--- DATASET Enclosed Below ---

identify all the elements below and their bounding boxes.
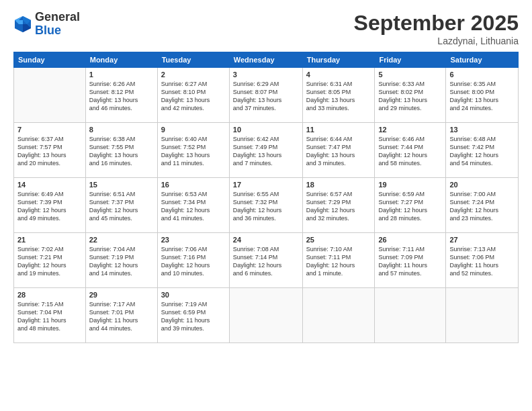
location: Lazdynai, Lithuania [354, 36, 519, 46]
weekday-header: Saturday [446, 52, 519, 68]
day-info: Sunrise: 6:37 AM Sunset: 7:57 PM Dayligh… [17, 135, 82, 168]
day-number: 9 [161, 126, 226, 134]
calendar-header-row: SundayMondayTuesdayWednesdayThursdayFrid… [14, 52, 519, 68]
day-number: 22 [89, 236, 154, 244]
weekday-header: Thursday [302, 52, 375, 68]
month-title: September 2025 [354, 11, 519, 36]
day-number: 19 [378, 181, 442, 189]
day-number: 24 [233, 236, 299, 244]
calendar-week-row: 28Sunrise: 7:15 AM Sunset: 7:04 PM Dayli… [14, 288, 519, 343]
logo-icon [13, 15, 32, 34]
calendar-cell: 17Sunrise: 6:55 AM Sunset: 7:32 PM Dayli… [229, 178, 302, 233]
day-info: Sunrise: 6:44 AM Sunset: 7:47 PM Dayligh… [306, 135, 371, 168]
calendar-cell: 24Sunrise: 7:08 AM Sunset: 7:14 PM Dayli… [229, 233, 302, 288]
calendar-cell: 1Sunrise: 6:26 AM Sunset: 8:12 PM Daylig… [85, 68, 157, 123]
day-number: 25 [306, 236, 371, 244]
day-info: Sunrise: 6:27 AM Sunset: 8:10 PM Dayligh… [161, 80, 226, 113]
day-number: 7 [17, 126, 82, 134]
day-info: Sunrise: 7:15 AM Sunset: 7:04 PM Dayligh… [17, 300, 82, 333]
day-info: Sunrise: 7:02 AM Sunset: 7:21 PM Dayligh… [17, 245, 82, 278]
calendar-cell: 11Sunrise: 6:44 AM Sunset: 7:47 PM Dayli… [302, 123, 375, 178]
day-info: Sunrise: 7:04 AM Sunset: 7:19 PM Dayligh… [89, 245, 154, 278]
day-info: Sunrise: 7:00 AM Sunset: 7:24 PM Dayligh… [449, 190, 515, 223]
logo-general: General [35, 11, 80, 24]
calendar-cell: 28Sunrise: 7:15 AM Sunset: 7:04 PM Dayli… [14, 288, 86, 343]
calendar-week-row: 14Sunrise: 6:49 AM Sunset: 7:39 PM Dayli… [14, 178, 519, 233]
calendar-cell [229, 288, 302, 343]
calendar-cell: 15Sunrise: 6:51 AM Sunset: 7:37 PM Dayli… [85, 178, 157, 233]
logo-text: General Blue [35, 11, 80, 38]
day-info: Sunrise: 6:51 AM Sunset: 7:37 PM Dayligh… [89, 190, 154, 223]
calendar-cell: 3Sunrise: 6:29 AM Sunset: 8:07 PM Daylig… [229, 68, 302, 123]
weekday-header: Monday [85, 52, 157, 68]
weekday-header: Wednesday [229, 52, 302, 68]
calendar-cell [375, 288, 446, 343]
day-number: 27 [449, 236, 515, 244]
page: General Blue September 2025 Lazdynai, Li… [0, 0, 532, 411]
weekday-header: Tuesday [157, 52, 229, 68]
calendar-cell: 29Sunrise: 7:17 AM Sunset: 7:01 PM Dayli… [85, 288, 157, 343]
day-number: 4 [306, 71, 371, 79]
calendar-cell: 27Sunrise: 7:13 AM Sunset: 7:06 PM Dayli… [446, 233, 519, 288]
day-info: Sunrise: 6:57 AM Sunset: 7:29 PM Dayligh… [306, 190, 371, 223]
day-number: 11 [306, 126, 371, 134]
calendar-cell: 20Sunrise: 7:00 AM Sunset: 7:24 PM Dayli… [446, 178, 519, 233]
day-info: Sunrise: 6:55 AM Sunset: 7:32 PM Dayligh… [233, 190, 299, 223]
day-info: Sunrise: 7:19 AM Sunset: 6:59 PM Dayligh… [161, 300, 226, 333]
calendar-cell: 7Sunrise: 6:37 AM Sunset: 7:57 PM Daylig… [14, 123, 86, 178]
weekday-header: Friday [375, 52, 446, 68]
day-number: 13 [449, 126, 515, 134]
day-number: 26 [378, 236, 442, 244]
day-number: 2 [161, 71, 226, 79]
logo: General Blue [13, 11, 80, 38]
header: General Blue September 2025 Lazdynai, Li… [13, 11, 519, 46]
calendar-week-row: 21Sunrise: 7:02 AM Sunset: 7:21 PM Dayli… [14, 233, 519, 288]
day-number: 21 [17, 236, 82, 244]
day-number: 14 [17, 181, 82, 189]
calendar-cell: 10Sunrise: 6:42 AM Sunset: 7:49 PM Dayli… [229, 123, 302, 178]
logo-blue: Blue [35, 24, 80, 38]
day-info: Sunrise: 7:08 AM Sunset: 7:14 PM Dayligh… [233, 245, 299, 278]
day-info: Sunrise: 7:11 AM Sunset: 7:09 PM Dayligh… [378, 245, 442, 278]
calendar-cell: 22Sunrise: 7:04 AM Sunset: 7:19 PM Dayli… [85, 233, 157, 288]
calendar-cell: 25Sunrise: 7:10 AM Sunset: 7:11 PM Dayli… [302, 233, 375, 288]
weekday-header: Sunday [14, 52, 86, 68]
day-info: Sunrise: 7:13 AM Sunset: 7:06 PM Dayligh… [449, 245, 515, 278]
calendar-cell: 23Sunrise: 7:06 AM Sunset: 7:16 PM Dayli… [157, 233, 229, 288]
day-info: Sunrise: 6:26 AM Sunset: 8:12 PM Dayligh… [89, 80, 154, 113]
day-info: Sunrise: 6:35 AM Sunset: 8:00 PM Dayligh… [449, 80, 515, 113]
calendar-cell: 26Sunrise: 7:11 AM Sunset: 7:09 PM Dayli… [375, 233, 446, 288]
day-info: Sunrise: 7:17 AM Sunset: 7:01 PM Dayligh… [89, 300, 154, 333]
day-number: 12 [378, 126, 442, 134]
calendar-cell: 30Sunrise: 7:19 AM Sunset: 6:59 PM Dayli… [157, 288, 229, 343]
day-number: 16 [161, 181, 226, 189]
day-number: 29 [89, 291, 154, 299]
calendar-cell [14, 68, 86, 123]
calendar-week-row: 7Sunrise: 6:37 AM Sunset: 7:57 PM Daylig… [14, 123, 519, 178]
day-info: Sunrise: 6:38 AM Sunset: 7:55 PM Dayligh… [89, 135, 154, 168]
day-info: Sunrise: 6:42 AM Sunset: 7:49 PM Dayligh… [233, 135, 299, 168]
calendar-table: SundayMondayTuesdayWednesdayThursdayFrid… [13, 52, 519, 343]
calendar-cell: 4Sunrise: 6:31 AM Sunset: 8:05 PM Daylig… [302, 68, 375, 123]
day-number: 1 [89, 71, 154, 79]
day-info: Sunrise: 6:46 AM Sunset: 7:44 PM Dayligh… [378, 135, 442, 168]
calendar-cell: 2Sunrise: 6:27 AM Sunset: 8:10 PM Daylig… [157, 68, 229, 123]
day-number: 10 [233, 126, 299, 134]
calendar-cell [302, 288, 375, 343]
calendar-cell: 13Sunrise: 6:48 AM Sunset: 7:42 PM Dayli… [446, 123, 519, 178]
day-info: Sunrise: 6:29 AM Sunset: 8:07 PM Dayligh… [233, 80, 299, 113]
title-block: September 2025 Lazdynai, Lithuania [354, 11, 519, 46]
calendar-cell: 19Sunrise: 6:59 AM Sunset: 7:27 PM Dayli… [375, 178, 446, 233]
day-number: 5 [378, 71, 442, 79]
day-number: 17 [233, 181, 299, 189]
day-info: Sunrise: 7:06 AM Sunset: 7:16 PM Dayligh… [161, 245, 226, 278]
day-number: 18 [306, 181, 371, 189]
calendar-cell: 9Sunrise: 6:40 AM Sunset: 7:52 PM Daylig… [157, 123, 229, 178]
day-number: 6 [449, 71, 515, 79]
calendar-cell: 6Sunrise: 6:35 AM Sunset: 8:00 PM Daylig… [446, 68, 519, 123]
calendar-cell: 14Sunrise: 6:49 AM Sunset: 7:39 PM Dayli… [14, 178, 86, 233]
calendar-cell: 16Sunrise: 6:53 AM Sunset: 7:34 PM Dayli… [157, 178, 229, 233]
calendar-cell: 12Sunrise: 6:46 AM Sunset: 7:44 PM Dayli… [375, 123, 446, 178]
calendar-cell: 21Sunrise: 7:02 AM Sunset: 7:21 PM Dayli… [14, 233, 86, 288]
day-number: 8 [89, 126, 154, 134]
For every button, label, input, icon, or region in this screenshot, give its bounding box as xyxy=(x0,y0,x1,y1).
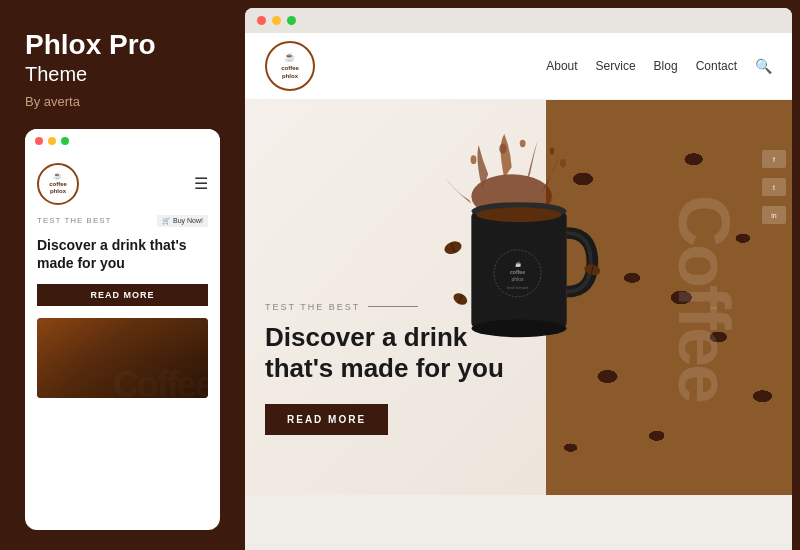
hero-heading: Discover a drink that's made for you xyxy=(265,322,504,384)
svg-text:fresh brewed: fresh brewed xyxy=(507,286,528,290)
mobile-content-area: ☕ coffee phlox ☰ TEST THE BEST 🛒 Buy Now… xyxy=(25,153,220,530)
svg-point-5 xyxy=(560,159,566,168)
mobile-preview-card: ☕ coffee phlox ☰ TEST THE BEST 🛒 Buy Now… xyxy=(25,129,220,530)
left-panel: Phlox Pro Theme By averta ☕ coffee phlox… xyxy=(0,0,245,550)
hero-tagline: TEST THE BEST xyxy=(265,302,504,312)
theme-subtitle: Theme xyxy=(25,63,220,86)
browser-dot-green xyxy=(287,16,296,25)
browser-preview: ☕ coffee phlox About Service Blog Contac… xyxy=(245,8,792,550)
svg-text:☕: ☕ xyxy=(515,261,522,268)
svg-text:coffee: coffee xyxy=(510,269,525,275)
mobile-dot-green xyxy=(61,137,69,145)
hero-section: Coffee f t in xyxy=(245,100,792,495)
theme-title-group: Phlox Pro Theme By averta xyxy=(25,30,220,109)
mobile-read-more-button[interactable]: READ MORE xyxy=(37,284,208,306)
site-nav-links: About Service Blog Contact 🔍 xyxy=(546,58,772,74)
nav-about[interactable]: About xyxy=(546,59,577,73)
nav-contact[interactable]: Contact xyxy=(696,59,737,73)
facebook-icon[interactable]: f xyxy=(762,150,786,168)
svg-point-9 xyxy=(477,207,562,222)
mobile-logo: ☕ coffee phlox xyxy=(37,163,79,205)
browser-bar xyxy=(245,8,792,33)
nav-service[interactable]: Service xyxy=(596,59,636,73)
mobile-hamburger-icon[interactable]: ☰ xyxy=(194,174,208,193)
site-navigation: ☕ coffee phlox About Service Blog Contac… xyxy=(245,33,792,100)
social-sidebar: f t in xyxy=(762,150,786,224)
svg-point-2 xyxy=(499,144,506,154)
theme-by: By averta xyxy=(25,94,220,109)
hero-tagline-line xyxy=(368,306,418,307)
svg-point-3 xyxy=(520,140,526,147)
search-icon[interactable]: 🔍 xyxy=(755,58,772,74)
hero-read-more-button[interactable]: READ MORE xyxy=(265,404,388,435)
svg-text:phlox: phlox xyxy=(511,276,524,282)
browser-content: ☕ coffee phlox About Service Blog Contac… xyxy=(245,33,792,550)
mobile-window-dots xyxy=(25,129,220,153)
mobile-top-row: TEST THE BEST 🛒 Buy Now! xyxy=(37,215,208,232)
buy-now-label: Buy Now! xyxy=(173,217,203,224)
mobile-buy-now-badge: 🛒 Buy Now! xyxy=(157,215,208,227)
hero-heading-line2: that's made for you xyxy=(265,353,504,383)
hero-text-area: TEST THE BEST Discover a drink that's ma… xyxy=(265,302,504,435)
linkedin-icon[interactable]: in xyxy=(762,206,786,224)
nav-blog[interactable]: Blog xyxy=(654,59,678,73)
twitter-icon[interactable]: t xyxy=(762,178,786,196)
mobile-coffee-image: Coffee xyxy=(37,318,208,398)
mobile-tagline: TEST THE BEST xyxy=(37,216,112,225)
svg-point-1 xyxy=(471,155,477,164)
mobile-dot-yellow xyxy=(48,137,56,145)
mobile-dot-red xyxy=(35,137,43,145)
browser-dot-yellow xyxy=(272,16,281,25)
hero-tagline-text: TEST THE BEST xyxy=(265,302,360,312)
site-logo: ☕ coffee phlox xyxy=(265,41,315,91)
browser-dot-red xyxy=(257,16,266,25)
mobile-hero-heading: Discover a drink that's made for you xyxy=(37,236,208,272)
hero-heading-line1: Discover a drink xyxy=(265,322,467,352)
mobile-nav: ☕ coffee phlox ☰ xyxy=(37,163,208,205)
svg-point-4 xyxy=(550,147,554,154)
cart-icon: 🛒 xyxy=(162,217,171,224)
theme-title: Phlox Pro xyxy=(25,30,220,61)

--- End of Enclosed DATASET ---

* **WHAT IS BEING ASKED**: The word "About" appears in some lines above. Return every one of those lines.

* **COMPLETED TASK**:
browser-preview: ☕ coffee phlox About Service Blog Contac… xyxy=(245,8,792,550)
site-nav-links: About Service Blog Contact 🔍 xyxy=(546,58,772,74)
nav-about[interactable]: About xyxy=(546,59,577,73)
site-navigation: ☕ coffee phlox About Service Blog Contac… xyxy=(245,33,792,100)
browser-content: ☕ coffee phlox About Service Blog Contac… xyxy=(245,33,792,550)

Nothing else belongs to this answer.